Since 1945, the Royal Marines have been Freemen of the town of Deal, giving them the right to march through the town with fixed bayonets, drums beating and colours flying. From time to time, to the delight of the local residents, they exercised this privilege. The pictures show the regiment on a march through the town to St. George's Church, where a simple service was held on the pavement outside.
For almost 100 years, the band had led the Deal Carnival through the town during Regatta Week, but this tradition ended after the bombing of the barracks by the IRA. Exactly one week after that terrible day, the entire personnel of the School of Music marched through the crowded streets as a gesture of defiance. Spaces were left in the ranks where the eleven men of the Staff Band would have normally marched.
The tradition of summer concerts on the bandstand was kept up until the end, with crowds of people bringing picnic suppers and sitting on the grass in the South Barracks to listen to a wide range of music.
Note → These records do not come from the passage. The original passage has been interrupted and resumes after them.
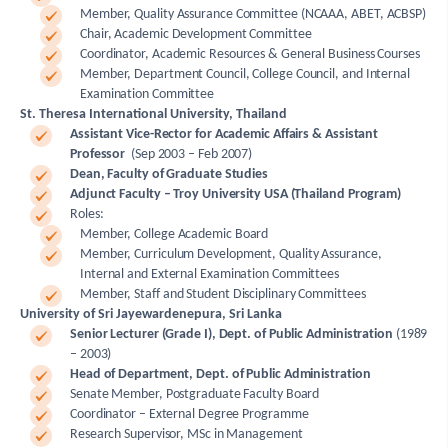
Member, Quality Assurance Committee (NCAAA, ABET, ACBSP)
Chair, Academic Development Committee
Coordinator, Academic Resources & General Business Courses
Member, Department Council, College Council, and Internal
Examination Committee
St. Theresa International University, Thailand
Assistant Vice-Rector for Academic Affairs & Assistant
Professor
(Sep 2003 – Feb 2007)
Dean, Faculty of Graduate Studies
Adjunct Faculty – Troy University USA (Thailand Program)
Roles:
Member, College Academic Board
Member, Curriculum Development, Quality Assurance,
Internal and External Examination Committees
Member, Staff and Student Disciplinary Committees
University of Sri Jayewardenepura, Sri Lanka
Senior Lecturer (Grade I), Dept. of Public Administration
(1989
– 2003)
Head of Department, Dept. of Public Administration
Senate Member, Postgraduate Faculty Board
Coordinator – External Degree Programme
Research Supervisor, MSc in Management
The final farewell came on Thursday 21st March 1996 when, in pouring rain, around 6000 people crowded round the parade ground in front of the Sergeants' Mess to witness the Massed Bands beating the retreat. Thousands more lined the streets or watched from windows overlooking the barracks. At the end of the evening, the crowds followed the bands out of the South Barracks and down the Strand to the strains of "A Life on the Ocean Wave". Passing the bandstand, the order for "eyes right" was given. As they entered the East Barracks and the gates were locked behind them for ever, there was hardly a dry eye. It was a day the people of Deal will never forget - the fight to keep "our" Marines was lost.
The band still returns to Deal every summer to perform on the Memorial Bandstand before packed crowds as part of the Sunday afternoon concert season.